The first elements that establish the atmosphere of the story are actually found elsewhere: we're told it is sunset, which means the forest will be growing darker, and then his wife (Faith) says that she's especially worried about him tonight of all nights. Therefore, before we get the thoughts or description, we know tonight is special and growing darker.

When we get to the descriptions of the forest itself, Hawthorne piles on the adjectives and choose verbs that darken the atmosphere:
"He had taken a dreary road, darkened by all the gloomiest trees of the forest, which barely stood aside to let the narrow path creep through, and closed immediately behind. It was all as lonely as could be; and there is this peculiarity in such a solitude, that the traveller knows not who may be concealed by the innumerable trunks and the thick boughs overhead; so that with lonely footsteps he may yet be passing through an unseen multitude."
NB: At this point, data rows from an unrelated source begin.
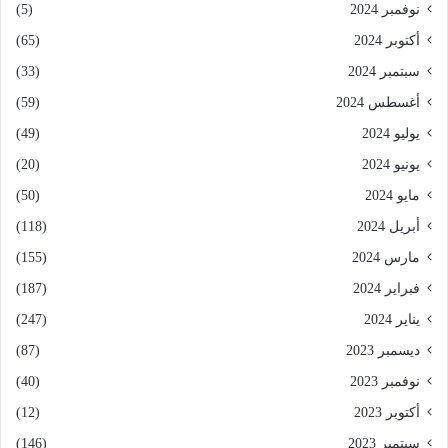
نوفمبر 2024
(5)
أكتوبر 2024
(65)
سبتمبر 2024
(33)
أغسطس 2024
(59)
يوليو 2024
(49)
يونيو 2024
(20)
مايو 2024
(50)
أبريل 2024
(118)
مارس 2024
(155)
فبراير 2024
(187)
يناير 2024
(247)
ديسمبر 2023
(87)
نوفمبر 2023
(40)
أكتوبر 2023
(12)
سبتمبر 2023
(146)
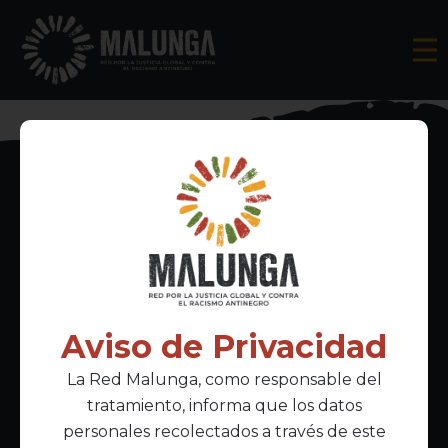
Inscríbete al boletín informativo
Aviso de Privacidad
La Red Malunga, como responsable del
Acepto la
política de privacidad
tratamiento, informa que los datos
personales recolectados a través de este
Enlaces Principales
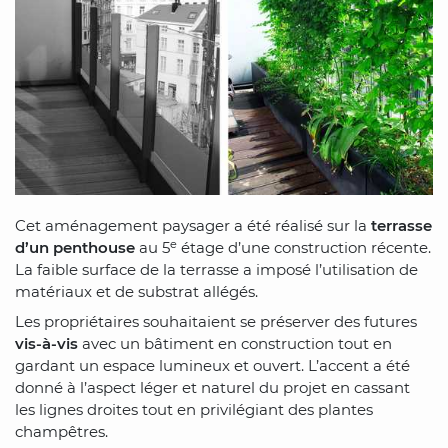
Cet aménagement paysager a été réalisé sur la
terrasse
e
d’un penthouse
au 5
étage d’une construction récente.
La faible surface de la terrasse a imposé l’utilisation de
matériaux et de substrat allégés.
Les propriétaires souhaitaient se préserver des futures
vis-à-vis
avec un bâtiment en construction tout en
gardant un espace lumineux et ouvert. L’accent a été
donné à l’aspect léger et naturel du projet en cassant
les lignes droites tout en privilégiant des plantes
champêtres.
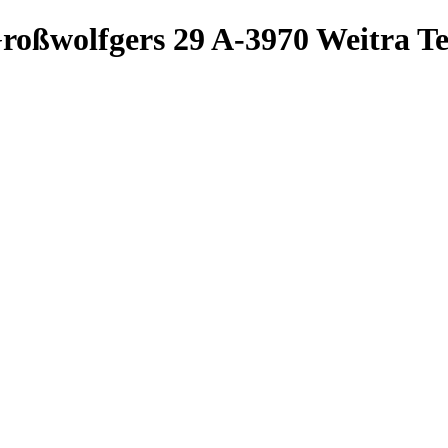
roßwolfgers 29
A-3970 Weitra
Te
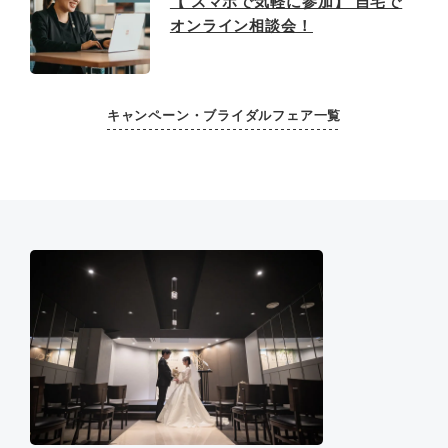
【 スマホで気軽に参加】 自宅で
オンライン相談会！
キャンペーン・ブライダルフェア一覧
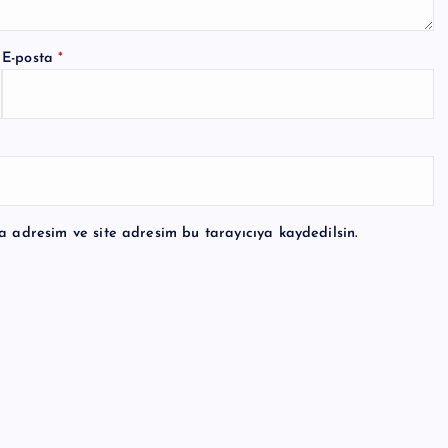
E-posta
*
a adresim ve site adresim bu tarayıcıya kaydedilsin.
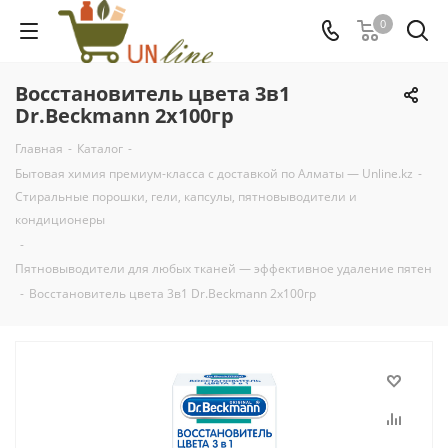
0
Восстановитель цвета 3в1
Dr.Beckmann 2х100гр
Главная
-
Каталог
-
Бытовая химия премиум-класса с доставкой по Алматы — Unline.kz
-
Стиральные порошки, гели, капсулы, пятновыводители и
кондиционеры
-
Пятновыводители для любых тканей — эффективное удаление пятен
-
Восстановитель цвета 3в1 Dr.Beckmann 2х100гр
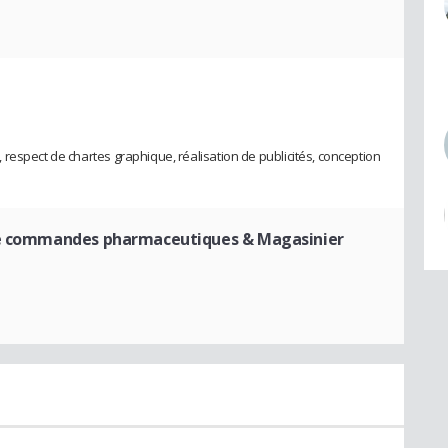
respect de chartes graphique, réalisation de publicités, conception
de commandes pharmaceutiques & Magasinier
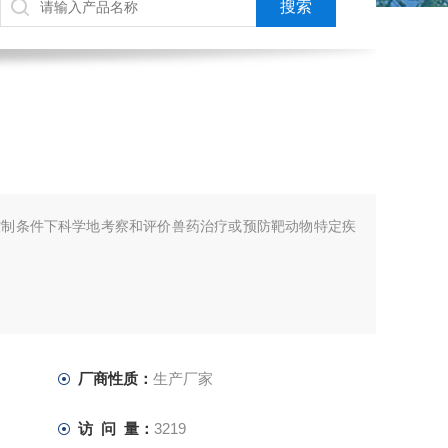
控制条件下科学地考察和评价兽药治疗或预防靶动物特定疾
厂商性质：
生产厂家
访 问 量：
3219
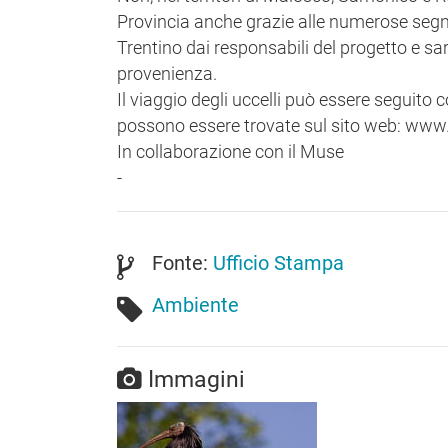
Provincia anche grazie alle numerose segnal
Trentino dai responsabili del progetto e sar
provenienza.
Il viaggio degli uccelli può essere seguito
possono essere trovate sul sito web: www
In collaborazione con il Muse
-
Fonte:
Ufficio Stampa
Ambiente
Immagini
Look at how many words accent darkness and isolation—the trail closes behind him, all is hidden, dark, unseen, etc. So, the description essentially labels the literal and metaphorical path as evil, and sets the mood to match.

Brown's thoughts underscore this:
"There may be a devilish Indian behind every tree," said Goodman Brown to himself; and he glanced fearfully behind him as he added, "What if the devil himself should be at my very elbow!"

He turns the natural into the supernatural, and makes the world a fearful place.